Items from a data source
◇ ◇ ◇ ◇ ◇ ◇ ◇
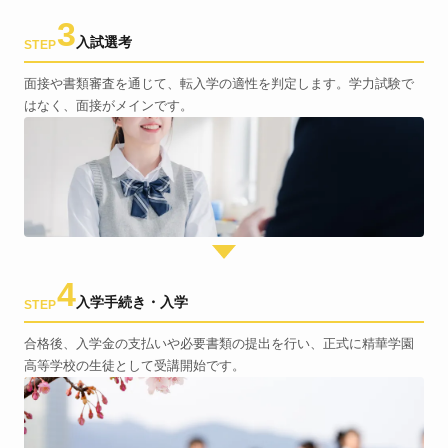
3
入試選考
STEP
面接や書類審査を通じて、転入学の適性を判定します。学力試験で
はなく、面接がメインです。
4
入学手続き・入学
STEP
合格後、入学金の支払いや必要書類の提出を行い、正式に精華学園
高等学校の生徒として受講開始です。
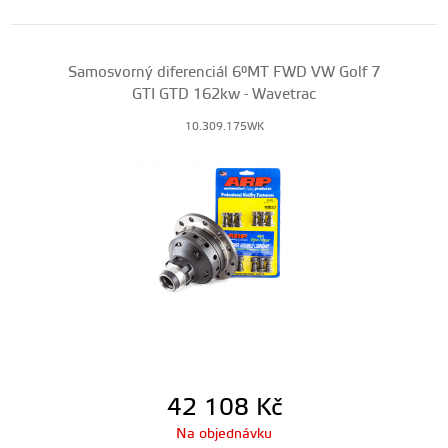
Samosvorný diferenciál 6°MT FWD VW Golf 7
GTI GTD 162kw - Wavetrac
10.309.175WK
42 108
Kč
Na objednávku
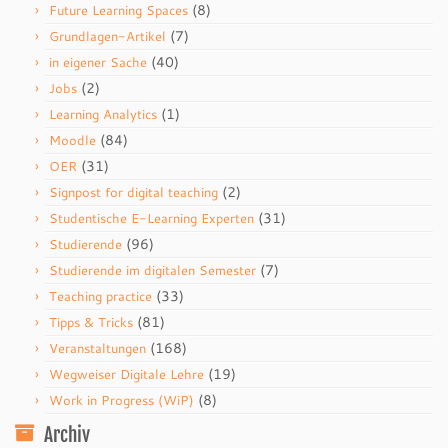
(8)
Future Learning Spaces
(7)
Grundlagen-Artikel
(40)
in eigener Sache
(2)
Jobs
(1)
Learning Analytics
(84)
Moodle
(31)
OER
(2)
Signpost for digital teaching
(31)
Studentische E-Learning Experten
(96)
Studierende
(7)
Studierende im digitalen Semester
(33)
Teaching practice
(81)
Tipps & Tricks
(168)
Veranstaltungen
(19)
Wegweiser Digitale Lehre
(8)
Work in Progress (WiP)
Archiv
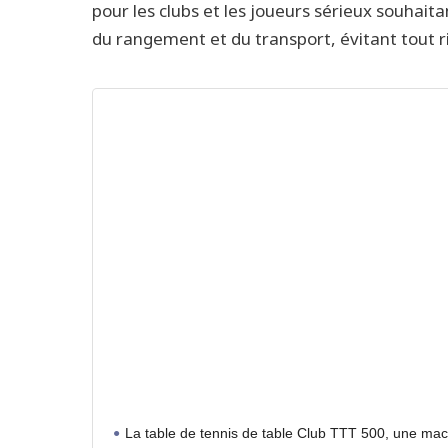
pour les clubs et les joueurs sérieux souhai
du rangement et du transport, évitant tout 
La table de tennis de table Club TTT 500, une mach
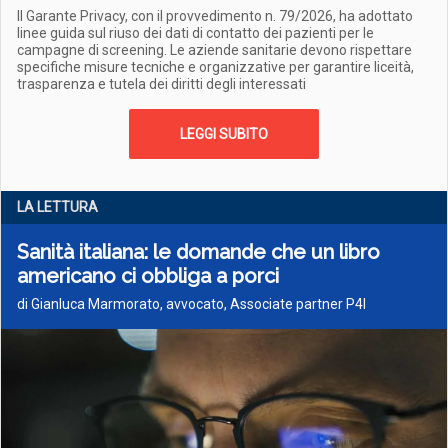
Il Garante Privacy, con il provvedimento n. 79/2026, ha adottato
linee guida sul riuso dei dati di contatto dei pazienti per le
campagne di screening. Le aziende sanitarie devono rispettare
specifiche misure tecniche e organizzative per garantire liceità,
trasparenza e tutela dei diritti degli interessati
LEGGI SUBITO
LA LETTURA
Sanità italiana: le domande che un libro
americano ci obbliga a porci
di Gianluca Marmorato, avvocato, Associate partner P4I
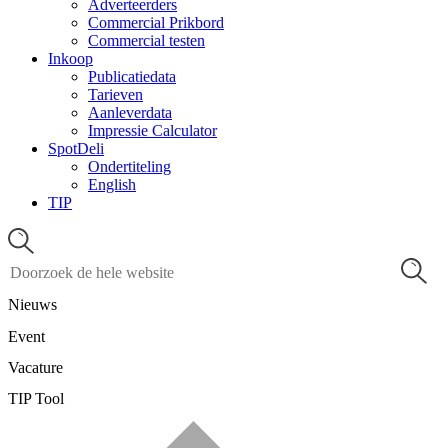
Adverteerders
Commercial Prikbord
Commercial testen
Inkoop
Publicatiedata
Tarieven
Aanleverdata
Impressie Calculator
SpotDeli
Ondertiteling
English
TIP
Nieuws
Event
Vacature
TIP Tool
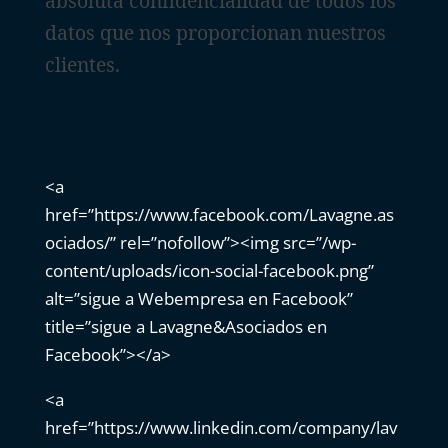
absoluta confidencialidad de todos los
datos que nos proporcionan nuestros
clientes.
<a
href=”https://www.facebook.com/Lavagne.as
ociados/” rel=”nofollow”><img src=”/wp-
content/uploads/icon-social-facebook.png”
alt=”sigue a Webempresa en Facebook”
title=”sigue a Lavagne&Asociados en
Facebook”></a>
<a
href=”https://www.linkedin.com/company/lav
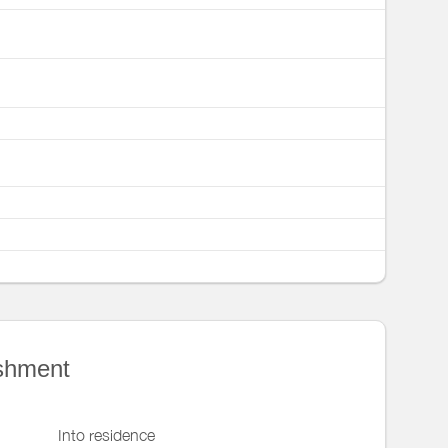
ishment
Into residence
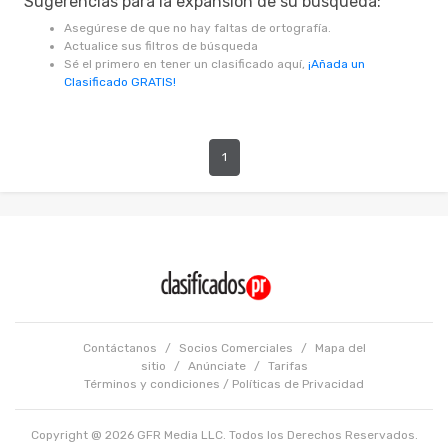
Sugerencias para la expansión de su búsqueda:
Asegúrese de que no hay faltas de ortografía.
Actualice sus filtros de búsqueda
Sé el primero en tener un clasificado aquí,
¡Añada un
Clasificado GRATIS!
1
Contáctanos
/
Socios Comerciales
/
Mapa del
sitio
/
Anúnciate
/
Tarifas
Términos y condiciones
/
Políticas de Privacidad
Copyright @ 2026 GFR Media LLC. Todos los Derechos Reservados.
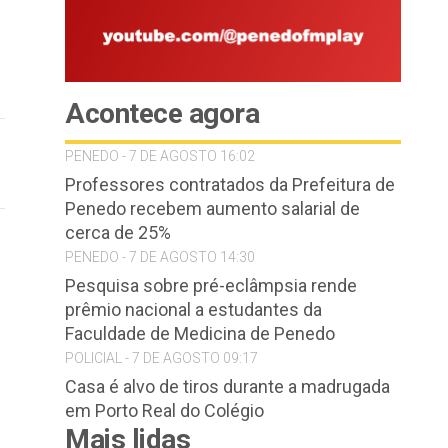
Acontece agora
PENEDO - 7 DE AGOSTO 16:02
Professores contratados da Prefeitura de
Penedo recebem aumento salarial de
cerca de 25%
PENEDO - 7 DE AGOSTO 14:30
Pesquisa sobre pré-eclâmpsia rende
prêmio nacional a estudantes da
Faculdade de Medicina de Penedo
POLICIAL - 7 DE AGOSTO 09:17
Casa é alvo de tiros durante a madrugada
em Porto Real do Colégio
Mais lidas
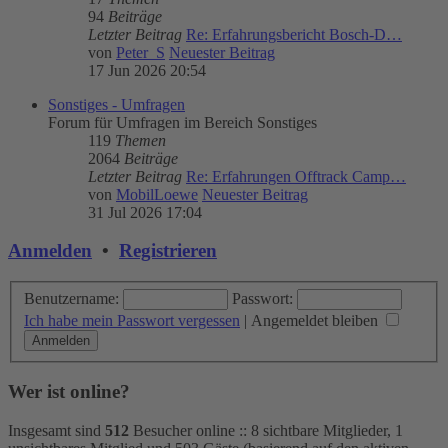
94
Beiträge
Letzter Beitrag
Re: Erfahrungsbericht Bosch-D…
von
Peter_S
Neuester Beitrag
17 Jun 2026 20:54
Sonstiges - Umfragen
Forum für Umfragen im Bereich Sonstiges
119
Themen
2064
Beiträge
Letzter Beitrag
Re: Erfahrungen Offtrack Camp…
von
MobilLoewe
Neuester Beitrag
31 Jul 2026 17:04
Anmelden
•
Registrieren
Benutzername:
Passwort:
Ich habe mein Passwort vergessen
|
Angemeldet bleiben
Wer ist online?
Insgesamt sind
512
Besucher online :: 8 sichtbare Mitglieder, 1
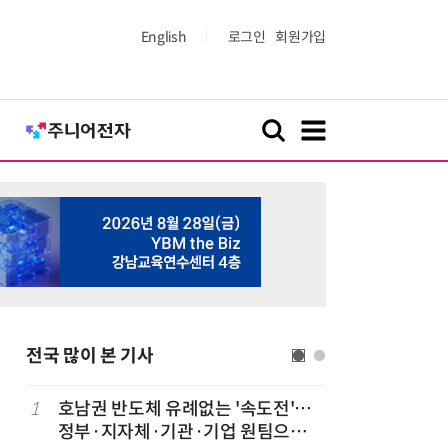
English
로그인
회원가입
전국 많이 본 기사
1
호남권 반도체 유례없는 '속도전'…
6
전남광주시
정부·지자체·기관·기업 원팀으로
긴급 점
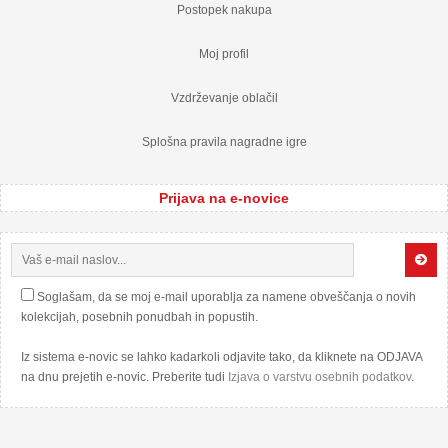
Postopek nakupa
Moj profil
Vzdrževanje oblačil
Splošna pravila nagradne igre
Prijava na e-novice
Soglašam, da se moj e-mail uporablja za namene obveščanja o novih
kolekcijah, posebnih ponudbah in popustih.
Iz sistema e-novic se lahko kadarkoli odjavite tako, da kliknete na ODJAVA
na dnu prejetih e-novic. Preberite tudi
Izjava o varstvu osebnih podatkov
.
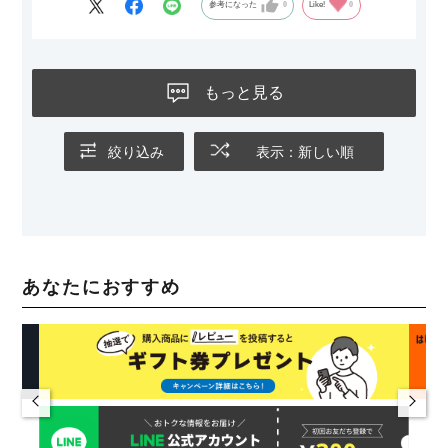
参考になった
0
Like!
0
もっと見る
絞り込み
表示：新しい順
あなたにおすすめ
◇ ◇ ◇ ◇ ◇ ◇ ◇
> YOUR OBJECTIVE
Transcribe the records above exactly, leaving out every picture.

> RESPONSE
3
入試選考
STEP
面接や書類審査を通じて、転入学の適性を判定します。学力試験で
はなく、面接がメインです。
4
入学手続き・入学
STEP
合格後、入学金の支払いや必要書類の提出を行い、正式に精華学園
高等学校の生徒として受講開始です。
Samosvorný diferenciál 6°MT FWD VW Golf 7
GTI GTD 162kw - Wavetrac
10.309.175WK
42 108
Kč
Na objednávku
(8)
Future Learning Spaces
(7)
Grundlagen-Artikel
(40)
in eigener Sache
(2)
Jobs
(1)
Learning Analytics
(84)
Moodle
(31)
OER
(2)
Signpost for digital teaching
(31)
Studentische E-Learning Experten
(96)
Studierende
(7)
Studierende im digitalen Semester
(33)
Teaching practice
(81)
Tipps & Tricks
(168)
Veranstaltungen
(19)
Wegweiser Digitale Lehre
(8)
Work in Progress (WiP)
Archiv
pour les clubs et les joueurs sérieux souhai
du rangement et du transport, évitant tout 
La table de tennis de table Club TTT 500, une mach
Il Garante Privacy, con il provvedimento n. 79/2026, ha adottato
linee guida sul riuso dei dati di contatto dei pazienti per le
campagne di screening. Le aziende sanitarie devono rispettare
specifiche misure tecniche e organizzative per garantire liceità,
trasparenza e tutela dei diritti degli interessati
LEGGI SUBITO
LA LETTURA
Sanità italiana: le domande che un libro
americano ci obbliga a porci
di Gianluca Marmorato, avvocato, Associate partner P4I
Adverteerders
Commercial Prikbord
Commercial testen
Inkoop
Publicatiedata
Tarieven
Aanleverdata
Impressie Calculator
SpotDeli
Ondertiteling
English
TIP
Nieuws
Event
Vacature
TIP Tool
absoluta confidencialidad de todos los
datos que nos proporcionan nuestros
clientes.
<a
href=”https://www.facebook.com/Lavagne.as
ociados/” rel=”nofollow”><img src=”/wp-
content/uploads/icon-social-facebook.png”
alt=”sigue a Webempresa en Facebook”
title=”sigue a Lavagne&Asociados en
Facebook”></a>
<a
href=”https://www.linkedin.com/company/lav
ishment
Into residence
Sugerencias para la expansión de su búsqueda:
Asegúrese de que no hay faltas de ortografía.
Actualice sus filtros de búsqueda
Sé el primero en tener un clasificado aquí,
¡Añada un
Clasificado GRATIS!
1
Contáctanos
/
Socios Comerciales
/
Mapa del
sitio
/
Anúnciate
/
Tarifas
Términos y condiciones
/
Políticas de Privacidad
Copyright @ 2026 GFR Media LLC. Todos los Derechos Reservados.
Acontece agora
PENEDO - 7 DE AGOSTO 16:02
Professores contratados da Prefeitura de
Penedo recebem aumento salarial de
cerca de 25%
PENEDO - 7 DE AGOSTO 14:30
Pesquisa sobre pré-eclâmpsia rende
prêmio nacional a estudantes da
Faculdade de Medicina de Penedo
POLICIAL - 7 DE AGOSTO 09:17
Casa é alvo de tiros durante a madrugada
em Porto Real do Colégio
Mais lidas
94
Beiträge
Letzter Beitrag
Re: Erfahrungsbericht Bosch-D…
von
Peter_S
Neuester Beitrag
17 Jun 2026 20:54
Sonstiges - Umfragen
Forum für Umfragen im Bereich Sonstiges
119
Themen
2064
Beiträge
Letzter Beitrag
Re: Erfahrungen Offtrack Camp…
von
MobilLoewe
Neuester Beitrag
31 Jul 2026 17:04
Anmelden
•
Registrieren
Benutzername:
Passwort:
Ich habe mein Passwort vergessen
|
Angemeldet bleiben
Wer ist online?
Insgesamt sind
512
Besucher online :: 8 sichtbare Mitglieder, 1
English
로그인
회원가입
전국 많이 본 기사
1
호남권 반도체 유례없는 '속도전'…
6
전남광주시
정부·지자체·기관·기업 원팀으로
긴급 점
Postopek nakupa
Moj profil
Vzdrževanje oblačil
Splošna pravila nagradne igre
Prijava na e-novice
Soglašam, da se moj e-mail uporablja za namene obveščanja o novih
kolekcijah, posebnih ponudbah in popustih.
Iz sistema e-novic se lahko kadarkoli odjavite tako, da kliknete na ODJAVA
na dnu prejetih e-novic. Preberite tudi
Izjava o varstvu osebnih podatkov
.
参考になった
0
Like!
0
もっと見る
絞り込み
表示：新しい順
あなたにおすすめ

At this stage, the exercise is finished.